> **What to do**: Below are some records. Write out exactly their lines from the one with "Pesquisar (147, 12)" through the one with "Ostatnia (543, 1263)", and leave the pictures behind.

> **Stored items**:
———

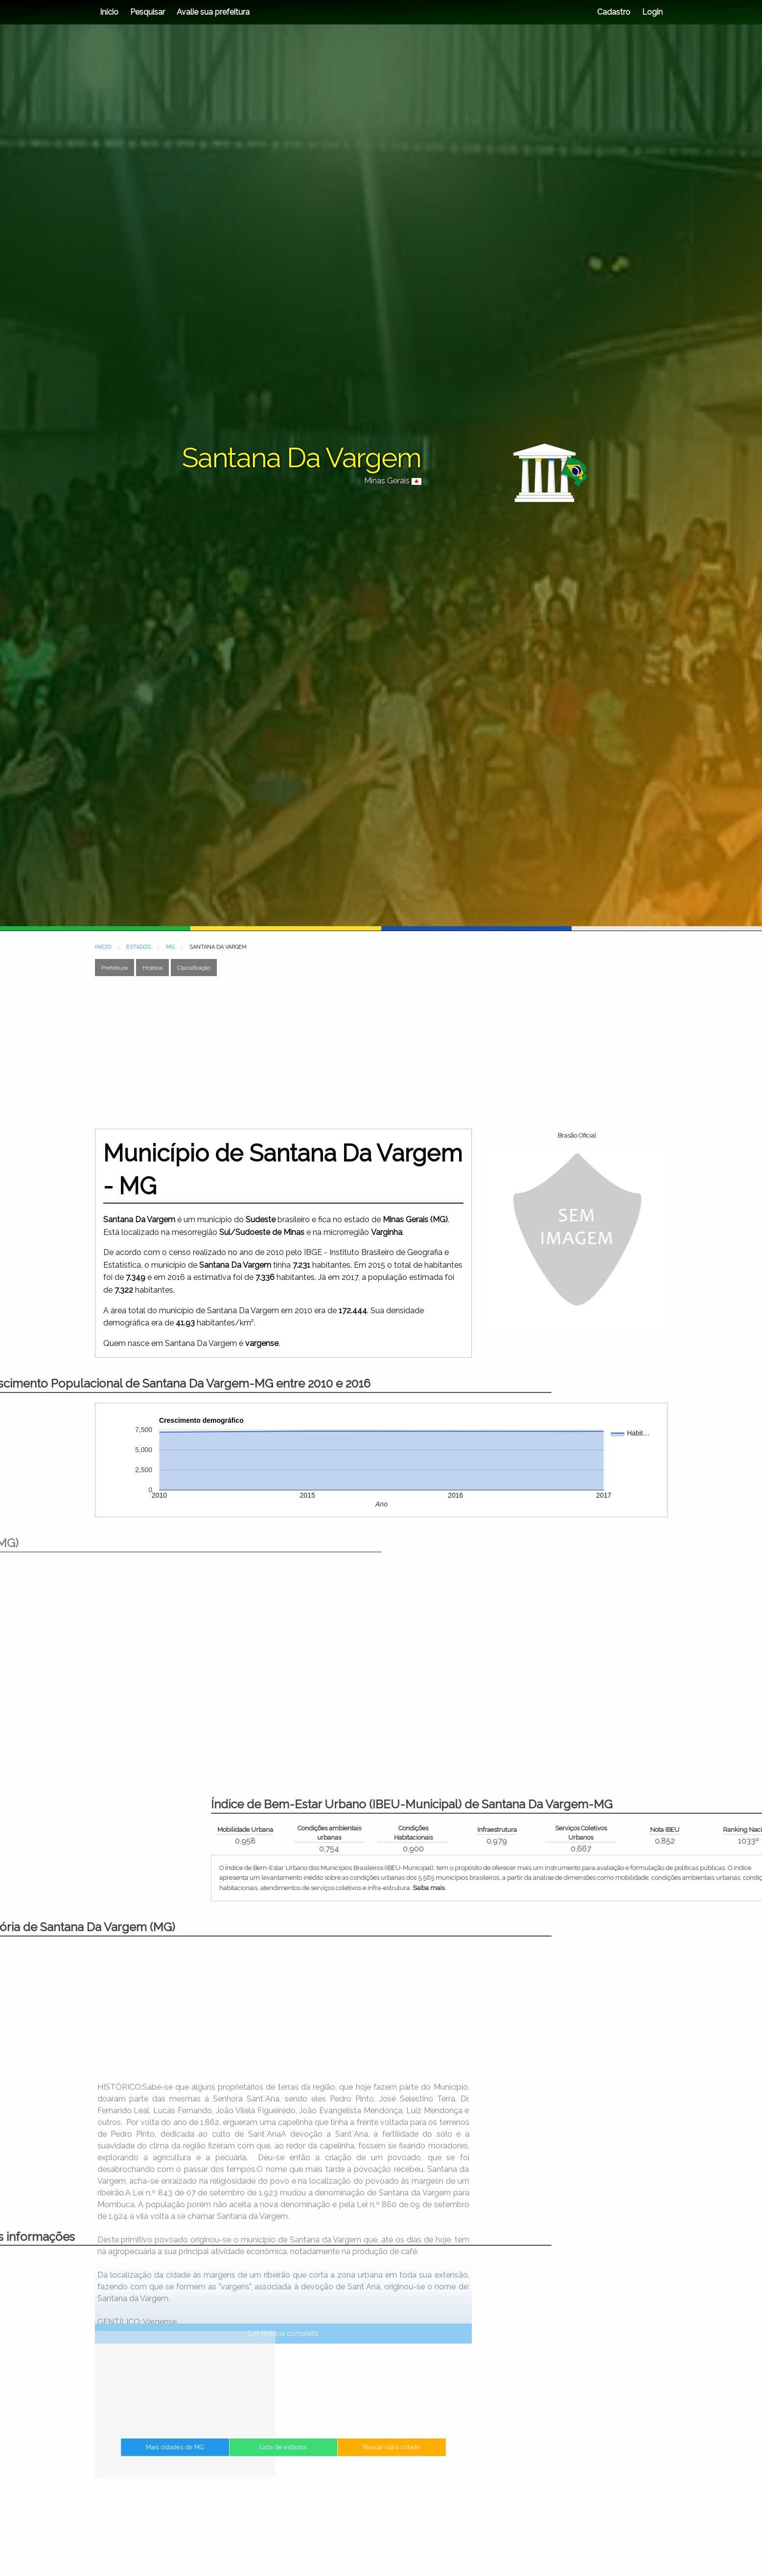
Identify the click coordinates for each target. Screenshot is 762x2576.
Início (109, 12)
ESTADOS (138, 947)
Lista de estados (283, 2455)
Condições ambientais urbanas (649, 1832)
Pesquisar (147, 12)
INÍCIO (103, 947)
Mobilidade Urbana (565, 1829)
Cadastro (613, 12)
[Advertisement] (381, 1052)
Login (651, 12)
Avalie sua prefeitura (213, 12)
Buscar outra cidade (343, 2455)
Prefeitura (114, 967)
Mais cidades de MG (223, 2455)
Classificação (193, 967)
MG (170, 947)
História (152, 967)
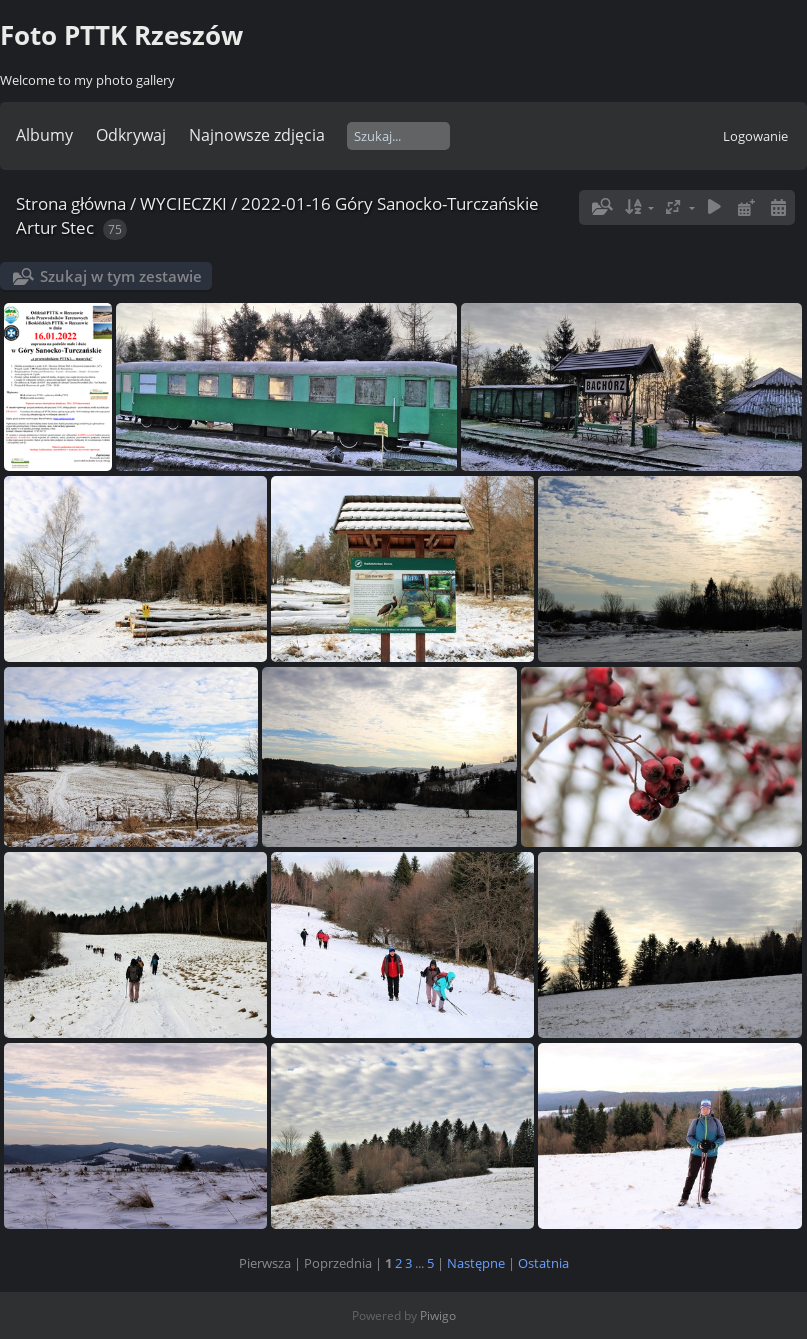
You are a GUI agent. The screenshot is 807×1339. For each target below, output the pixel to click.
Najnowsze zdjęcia (257, 135)
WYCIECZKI (183, 203)
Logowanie (755, 136)
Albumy (44, 135)
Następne (476, 1263)
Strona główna (71, 203)
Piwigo (438, 1315)
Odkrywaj (131, 135)
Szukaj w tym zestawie (121, 276)
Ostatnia (543, 1263)
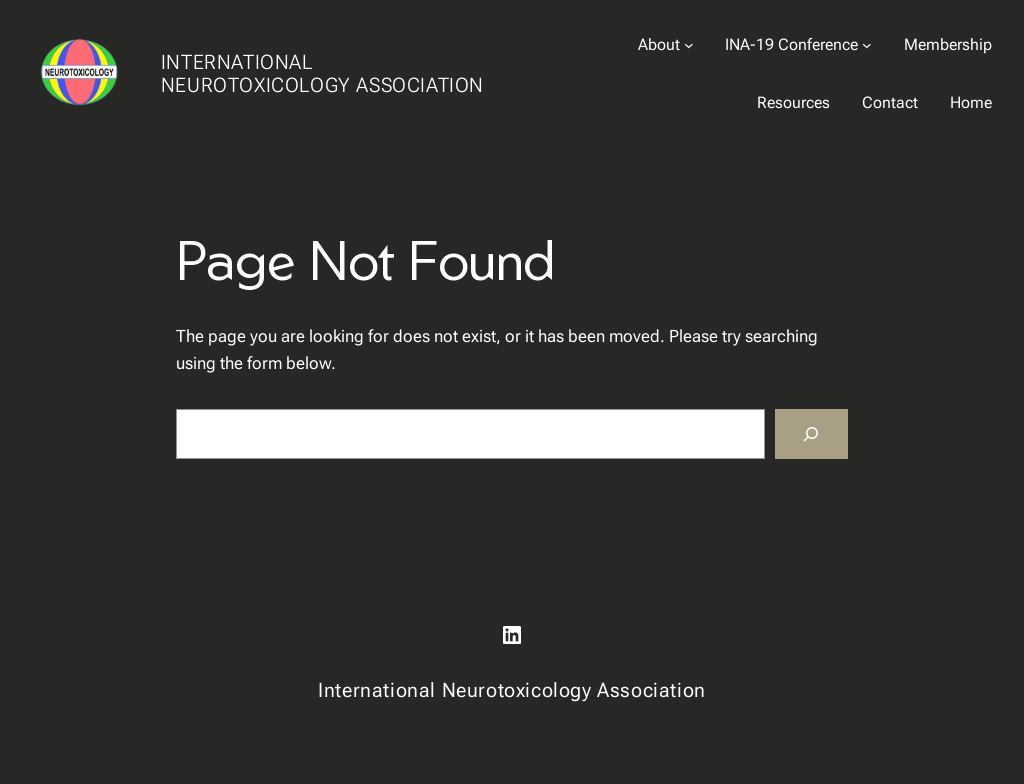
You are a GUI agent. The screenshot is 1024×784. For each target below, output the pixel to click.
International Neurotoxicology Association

———

> **Solution to this exercise**:
Pesquisar (147, 12)
INÍCIO (103, 947)
Mobilidade Urbana (565, 1829)
Cadastro (613, 12)
[Advertisement] (381, 1052)
Login (651, 12)
Avalie sua prefeitura (213, 12)
Buscar outra cidade (343, 2455)
Prefeitura (114, 967)
Mais cidades de MG (223, 2455)
Classificação (193, 967)
MG (170, 947)
História (152, 967)
You are a GUI agent. The screenshot is 807×1339. For each target below, output the pixel to click.
Najnowsze zdjęcia (257, 135)
WYCIECZKI (183, 203)
Logowanie (755, 136)
Albumy (44, 135)
Następne (476, 1263)
Strona główna (71, 203)
Piwigo (438, 1315)
Odkrywaj (131, 135)
Szukaj w tym zestawie (121, 276)
Ostatnia (543, 1263)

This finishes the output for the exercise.